Paras N. Prasad has a lot to say about nanophotonics. So much, in fact, that his plenary talk on “Photonics’ Pivotal Role in the Nano/Bio/Info Revolution: New Interfaces” during the OPTO part of SPIE Photonics West 2009 ran over – and he didn’t even get to mention everything in his abstract.
Prasad is a distinguished professor of chemistry, physics, medicine and electrical engineering at State University of New York at Buffalo, where he holds the Samuel P. Capen chair. He also is executive director of the Institute for Lasers, Photonics and Biophotonics.

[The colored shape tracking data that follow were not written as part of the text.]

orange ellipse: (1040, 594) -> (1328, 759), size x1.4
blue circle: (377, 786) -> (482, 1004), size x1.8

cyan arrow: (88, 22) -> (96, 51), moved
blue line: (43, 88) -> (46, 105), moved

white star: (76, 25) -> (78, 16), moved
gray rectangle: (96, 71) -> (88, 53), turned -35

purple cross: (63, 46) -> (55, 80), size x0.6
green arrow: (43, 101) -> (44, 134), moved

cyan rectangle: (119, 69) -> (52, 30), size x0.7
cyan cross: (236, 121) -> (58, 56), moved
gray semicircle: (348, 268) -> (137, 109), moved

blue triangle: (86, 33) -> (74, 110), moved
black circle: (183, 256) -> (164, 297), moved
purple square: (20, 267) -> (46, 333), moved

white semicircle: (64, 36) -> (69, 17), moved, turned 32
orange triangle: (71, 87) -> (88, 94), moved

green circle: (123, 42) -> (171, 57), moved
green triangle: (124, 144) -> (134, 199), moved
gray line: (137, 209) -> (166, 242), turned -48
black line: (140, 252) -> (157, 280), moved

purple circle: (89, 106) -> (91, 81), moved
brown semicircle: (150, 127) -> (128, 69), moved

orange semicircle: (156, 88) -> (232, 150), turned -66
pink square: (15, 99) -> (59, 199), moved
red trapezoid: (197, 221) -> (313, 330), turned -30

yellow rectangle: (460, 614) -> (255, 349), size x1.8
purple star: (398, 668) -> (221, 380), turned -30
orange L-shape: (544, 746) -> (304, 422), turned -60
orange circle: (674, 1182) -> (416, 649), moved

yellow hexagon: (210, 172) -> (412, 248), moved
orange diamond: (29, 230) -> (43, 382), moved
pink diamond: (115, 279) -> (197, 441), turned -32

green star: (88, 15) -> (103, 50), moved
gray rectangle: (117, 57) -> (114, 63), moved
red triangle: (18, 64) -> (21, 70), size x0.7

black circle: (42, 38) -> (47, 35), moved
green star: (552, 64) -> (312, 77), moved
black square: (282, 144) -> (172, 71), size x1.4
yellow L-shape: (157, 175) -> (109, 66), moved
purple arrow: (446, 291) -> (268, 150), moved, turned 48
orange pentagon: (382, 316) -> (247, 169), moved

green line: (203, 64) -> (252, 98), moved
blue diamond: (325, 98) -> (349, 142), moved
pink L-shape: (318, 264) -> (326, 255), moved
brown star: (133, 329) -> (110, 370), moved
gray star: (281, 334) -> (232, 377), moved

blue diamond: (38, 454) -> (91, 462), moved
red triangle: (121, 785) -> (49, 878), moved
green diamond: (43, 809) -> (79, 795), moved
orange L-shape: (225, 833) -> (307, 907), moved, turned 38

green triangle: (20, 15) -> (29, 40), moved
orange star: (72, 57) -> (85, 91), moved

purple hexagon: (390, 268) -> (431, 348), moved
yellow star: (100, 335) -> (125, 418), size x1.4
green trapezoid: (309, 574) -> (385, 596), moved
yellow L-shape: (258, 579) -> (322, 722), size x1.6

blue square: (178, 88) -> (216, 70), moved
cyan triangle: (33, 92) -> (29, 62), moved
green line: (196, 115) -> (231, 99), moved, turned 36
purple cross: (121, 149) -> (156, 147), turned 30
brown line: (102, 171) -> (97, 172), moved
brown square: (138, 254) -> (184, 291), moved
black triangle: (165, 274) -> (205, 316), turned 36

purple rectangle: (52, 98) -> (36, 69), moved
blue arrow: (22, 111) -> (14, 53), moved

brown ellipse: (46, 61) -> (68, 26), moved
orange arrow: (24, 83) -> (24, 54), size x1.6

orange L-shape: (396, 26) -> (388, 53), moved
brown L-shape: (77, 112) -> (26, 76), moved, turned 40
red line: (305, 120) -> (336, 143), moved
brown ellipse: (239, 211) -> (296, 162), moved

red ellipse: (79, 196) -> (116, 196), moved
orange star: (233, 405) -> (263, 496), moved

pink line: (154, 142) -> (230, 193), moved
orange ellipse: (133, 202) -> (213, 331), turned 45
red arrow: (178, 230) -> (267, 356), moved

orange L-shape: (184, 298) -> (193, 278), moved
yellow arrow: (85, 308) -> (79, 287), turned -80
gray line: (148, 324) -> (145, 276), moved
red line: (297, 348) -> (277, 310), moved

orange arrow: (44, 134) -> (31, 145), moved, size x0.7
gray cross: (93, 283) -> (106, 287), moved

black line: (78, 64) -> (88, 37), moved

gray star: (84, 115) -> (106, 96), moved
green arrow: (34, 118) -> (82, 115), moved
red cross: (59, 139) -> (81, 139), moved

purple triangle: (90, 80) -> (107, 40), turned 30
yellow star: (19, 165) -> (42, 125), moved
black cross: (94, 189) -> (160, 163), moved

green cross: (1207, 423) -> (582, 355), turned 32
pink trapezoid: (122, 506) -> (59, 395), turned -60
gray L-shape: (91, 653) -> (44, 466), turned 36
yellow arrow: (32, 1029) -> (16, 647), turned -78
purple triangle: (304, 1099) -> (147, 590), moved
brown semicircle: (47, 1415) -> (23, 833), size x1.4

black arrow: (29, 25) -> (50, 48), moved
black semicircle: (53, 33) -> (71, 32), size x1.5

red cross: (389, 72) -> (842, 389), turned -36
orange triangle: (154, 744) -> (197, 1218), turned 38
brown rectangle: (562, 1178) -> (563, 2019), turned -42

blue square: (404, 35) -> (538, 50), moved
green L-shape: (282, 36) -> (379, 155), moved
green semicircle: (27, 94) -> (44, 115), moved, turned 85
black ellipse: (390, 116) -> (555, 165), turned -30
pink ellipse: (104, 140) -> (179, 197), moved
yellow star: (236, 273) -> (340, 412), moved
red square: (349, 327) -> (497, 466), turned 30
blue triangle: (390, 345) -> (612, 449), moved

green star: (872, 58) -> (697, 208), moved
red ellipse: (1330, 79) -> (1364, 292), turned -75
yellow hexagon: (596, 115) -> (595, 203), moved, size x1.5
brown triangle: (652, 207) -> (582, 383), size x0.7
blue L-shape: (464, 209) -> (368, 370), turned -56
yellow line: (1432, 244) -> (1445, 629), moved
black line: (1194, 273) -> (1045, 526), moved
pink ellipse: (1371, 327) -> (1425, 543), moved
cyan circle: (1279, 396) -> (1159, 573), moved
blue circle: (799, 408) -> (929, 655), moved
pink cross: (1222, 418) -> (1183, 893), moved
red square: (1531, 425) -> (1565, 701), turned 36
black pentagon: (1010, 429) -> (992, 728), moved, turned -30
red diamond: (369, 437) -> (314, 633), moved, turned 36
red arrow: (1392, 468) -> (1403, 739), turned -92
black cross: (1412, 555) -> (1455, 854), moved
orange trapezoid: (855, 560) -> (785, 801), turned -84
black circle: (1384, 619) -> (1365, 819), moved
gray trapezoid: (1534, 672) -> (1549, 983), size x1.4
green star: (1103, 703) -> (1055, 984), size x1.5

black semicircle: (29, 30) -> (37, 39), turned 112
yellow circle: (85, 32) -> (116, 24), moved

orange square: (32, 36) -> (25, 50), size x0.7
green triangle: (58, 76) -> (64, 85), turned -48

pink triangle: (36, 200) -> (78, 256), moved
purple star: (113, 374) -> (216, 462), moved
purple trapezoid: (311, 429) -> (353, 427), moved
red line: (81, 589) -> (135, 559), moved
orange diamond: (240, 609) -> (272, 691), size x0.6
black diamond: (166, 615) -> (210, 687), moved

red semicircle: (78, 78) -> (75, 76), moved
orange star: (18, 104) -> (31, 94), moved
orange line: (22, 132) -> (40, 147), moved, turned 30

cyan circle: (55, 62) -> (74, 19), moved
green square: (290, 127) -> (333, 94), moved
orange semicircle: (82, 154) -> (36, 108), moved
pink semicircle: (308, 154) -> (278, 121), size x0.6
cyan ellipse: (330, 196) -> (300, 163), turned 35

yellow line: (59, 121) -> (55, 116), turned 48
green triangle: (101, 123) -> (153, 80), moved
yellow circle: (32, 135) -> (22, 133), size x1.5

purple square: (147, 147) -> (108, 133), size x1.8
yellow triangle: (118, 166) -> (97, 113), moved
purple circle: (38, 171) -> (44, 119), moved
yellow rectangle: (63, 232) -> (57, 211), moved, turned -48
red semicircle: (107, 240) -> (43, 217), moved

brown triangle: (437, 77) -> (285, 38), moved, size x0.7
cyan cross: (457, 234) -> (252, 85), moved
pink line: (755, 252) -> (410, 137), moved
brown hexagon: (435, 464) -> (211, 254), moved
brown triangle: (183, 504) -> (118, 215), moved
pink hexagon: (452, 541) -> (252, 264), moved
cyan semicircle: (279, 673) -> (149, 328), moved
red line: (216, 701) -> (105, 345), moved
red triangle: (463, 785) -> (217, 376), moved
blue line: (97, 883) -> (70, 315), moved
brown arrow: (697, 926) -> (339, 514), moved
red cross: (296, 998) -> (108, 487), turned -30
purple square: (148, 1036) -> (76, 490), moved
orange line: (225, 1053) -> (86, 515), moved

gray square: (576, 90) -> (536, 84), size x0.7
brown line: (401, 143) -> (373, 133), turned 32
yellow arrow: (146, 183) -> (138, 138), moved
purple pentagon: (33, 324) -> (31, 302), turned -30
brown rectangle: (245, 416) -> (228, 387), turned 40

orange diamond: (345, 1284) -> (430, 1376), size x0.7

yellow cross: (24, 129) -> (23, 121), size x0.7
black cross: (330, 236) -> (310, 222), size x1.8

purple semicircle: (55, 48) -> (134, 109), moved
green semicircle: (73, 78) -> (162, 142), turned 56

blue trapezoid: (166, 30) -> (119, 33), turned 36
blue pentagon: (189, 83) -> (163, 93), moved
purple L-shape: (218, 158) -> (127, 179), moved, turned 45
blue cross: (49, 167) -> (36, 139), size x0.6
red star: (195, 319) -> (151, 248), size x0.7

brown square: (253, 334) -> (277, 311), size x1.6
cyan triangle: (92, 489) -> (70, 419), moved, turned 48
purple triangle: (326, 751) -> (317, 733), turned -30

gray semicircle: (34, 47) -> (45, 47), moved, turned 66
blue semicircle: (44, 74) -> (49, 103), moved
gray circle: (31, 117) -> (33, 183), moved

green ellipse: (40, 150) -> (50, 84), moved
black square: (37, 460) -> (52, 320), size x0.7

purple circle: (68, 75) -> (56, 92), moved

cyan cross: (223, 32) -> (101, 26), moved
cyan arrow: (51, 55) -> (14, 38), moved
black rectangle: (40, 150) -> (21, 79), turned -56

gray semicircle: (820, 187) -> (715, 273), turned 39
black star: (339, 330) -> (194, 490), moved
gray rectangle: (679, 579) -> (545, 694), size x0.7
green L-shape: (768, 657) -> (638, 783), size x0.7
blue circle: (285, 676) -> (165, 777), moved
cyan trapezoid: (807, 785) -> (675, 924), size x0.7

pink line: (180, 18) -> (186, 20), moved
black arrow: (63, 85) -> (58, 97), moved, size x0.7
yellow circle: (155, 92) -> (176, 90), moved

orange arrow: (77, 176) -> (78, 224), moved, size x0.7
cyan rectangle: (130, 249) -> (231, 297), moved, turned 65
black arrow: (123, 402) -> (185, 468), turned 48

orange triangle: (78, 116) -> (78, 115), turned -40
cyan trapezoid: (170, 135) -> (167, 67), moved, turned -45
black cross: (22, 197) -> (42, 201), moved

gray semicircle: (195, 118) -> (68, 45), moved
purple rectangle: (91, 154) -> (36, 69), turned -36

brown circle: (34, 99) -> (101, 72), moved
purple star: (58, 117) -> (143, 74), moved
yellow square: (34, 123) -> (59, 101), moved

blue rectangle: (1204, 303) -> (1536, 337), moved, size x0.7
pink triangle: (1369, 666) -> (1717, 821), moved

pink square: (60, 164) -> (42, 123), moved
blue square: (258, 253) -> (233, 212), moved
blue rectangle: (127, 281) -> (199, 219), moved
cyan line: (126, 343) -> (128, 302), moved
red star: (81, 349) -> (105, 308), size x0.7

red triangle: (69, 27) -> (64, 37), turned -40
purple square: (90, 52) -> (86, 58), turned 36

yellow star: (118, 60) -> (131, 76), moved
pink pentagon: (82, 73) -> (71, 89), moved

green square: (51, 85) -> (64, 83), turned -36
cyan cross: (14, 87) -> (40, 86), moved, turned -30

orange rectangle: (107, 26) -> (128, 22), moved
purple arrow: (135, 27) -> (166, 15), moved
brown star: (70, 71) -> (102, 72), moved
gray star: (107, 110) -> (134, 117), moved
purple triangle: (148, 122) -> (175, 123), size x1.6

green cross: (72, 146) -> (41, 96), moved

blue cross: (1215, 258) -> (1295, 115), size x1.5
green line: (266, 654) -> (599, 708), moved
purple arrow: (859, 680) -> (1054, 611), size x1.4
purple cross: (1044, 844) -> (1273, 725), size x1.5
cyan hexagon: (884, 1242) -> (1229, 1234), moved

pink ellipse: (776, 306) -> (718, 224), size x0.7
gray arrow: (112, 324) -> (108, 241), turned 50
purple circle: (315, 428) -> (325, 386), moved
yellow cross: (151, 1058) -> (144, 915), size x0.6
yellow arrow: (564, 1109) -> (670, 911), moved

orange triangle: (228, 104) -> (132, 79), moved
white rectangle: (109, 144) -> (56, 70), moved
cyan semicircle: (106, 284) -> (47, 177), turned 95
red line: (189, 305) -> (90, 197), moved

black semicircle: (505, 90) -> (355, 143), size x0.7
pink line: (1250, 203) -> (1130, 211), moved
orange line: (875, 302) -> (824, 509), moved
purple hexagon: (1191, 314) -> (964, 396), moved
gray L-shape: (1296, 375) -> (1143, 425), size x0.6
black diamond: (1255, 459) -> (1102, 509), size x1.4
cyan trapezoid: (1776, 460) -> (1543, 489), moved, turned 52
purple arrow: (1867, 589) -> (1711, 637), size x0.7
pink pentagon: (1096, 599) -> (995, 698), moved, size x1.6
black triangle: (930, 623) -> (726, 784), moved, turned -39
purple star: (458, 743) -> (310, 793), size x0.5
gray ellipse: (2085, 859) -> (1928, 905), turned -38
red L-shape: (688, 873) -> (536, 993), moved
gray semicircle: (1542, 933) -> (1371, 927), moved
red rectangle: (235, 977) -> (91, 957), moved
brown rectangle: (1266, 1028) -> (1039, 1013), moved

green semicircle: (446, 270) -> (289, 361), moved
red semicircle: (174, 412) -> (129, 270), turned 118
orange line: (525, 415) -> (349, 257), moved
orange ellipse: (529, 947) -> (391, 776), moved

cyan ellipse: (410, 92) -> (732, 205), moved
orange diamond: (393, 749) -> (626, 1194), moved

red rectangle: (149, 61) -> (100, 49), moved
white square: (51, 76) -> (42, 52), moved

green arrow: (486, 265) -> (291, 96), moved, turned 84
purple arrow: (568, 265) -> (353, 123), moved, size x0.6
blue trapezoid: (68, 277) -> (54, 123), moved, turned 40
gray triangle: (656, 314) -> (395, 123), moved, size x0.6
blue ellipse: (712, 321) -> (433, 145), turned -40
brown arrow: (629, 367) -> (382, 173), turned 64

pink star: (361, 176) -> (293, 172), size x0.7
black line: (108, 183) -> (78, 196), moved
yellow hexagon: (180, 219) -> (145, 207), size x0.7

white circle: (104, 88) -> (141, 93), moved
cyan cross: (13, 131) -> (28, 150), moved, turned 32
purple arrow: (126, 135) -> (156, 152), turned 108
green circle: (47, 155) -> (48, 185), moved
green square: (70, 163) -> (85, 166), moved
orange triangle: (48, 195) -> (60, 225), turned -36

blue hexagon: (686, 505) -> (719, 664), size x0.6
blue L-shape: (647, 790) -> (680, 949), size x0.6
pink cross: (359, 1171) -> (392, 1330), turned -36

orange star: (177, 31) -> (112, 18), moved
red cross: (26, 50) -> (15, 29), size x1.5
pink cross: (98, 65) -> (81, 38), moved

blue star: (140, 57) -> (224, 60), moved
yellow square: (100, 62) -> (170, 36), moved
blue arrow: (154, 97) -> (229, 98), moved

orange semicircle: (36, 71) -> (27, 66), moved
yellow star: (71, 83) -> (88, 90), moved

In his talk Tuesday, he expressed his excitement over the potential “high societal impact” inherent in the field of nanophotonics – excitement that appeared to extend to all areas of the field.
“New dimensions of photonics keep emerging,” he added. Nanophotonics, biophotonics and photonics information technology will benefit from current research, including multiphoton up- and down-conversion, photonic sensors, chiral photonics, spin photonics and negative index photonics, he said. And the fields that will be affected include energy, health care, information technology, environmental studies, chemistry and biodefense.
Prasad focused mainly on health care, mostly because he ran out of time before he could talk about information technology.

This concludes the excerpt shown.